[Extracted page text data]

▼

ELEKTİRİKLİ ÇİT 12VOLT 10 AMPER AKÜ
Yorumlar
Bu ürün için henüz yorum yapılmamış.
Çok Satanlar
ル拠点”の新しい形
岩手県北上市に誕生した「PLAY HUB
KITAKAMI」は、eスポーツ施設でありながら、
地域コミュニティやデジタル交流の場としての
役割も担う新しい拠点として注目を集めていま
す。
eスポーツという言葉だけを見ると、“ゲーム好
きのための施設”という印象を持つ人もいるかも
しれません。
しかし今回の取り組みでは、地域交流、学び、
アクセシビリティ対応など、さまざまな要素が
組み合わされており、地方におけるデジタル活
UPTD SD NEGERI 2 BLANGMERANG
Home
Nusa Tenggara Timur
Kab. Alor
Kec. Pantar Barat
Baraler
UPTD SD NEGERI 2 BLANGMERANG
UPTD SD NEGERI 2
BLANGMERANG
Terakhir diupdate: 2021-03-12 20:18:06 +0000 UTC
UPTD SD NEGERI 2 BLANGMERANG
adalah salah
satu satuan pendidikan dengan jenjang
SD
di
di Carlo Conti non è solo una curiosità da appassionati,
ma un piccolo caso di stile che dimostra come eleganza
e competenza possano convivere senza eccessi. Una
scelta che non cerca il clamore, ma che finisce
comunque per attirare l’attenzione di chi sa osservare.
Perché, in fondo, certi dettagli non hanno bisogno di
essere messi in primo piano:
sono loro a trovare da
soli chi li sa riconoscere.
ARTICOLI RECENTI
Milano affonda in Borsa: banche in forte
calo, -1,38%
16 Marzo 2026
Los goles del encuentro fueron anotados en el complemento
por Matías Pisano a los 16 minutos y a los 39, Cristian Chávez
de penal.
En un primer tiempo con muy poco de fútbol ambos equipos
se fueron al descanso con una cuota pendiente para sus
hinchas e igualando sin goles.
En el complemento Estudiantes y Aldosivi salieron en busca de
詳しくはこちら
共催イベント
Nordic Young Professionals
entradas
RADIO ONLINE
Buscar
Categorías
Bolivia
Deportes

▲

## Task prompt
From the line with "sono loro a trovare da" to the final line of the entries above, return every line exactly as written.

## Expected output
sono loro a trovare da
soli chi li sa riconoscere.
ARTICOLI RECENTI
Milano affonda in Borsa: banche in forte
calo, -1,38%
16 Marzo 2026
Los goles del encuentro fueron anotados en el complemento
por Matías Pisano a los 16 minutos y a los 39, Cristian Chávez
de penal.
En un primer tiempo con muy poco de fútbol ambos equipos
se fueron al descanso con una cuota pendiente para sus
hinchas e igualando sin goles.
En el complemento Estudiantes y Aldosivi salieron en busca de
詳しくはこちら
共催イベント
Nordic Young Professionals
entradas
RADIO ONLINE
Buscar
Categorías
Bolivia
Deportes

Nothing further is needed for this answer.